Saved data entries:
==*==

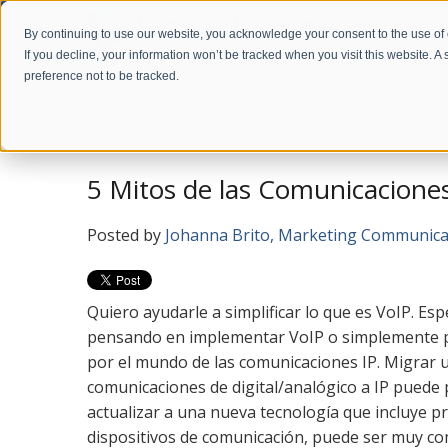
By continuing to use our website, you acknowledge your consent to the use of
If you decline, your information won’t be tracked when you visit this website. 
preference not to be tracked.
Home
Company
News
Blog en Español
5 Mitos de las Comunicaciones
Posted by
Johanna Brito, Marketing Communic
Quiero ayudarle a simplificar lo que es VoIP. Es
pensando en implementar VoIP o simplemente pa
por el mundo de las comunicaciones IP. Migrar 
comunicaciones de digital/analógico a IP puede
actualizar a una nueva tecnología que incluye p
dispositivos de comunicación, puede ser muy c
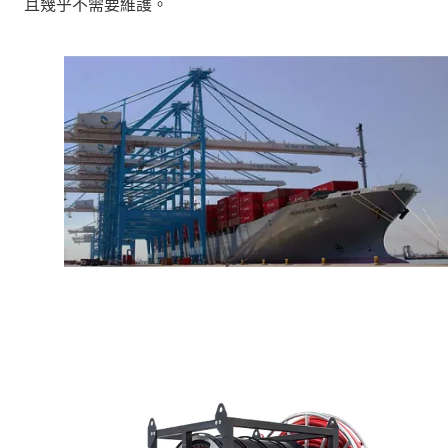
且幾乎不需要維護。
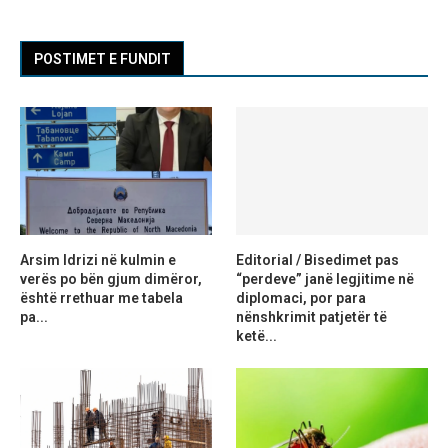
POSTIMET E FUNDIT
Arsim Idrizi në kulmin e
Editorial / Bisedimet pas
verës po bën gjum dimëror,
“perdeve” janë legjitime në
është rrethuar me tabela
diplomaci, por para
pa...
nënshkrimit patjetër të
ketë...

==*==

INSTRUCTIONS FOR THE TASK:
Output, exactly and without pictures, the span of lines that starts at the line containing "actualizar a una" and ends at the last line above.

REPLY:
actualizar a una nueva tecnología que incluye p
dispositivos de comunicación, puede ser muy c
且幾乎不需要維護。
POSTIMET E FUNDIT
Arsim Idrizi në kulmin e
Editorial / Bisedimet pas
verës po bën gjum dimëror,
“perdeve” janë legjitime në
është rrethuar me tabela
diplomaci, por para
pa...
nënshkrimit patjetër të
ketë...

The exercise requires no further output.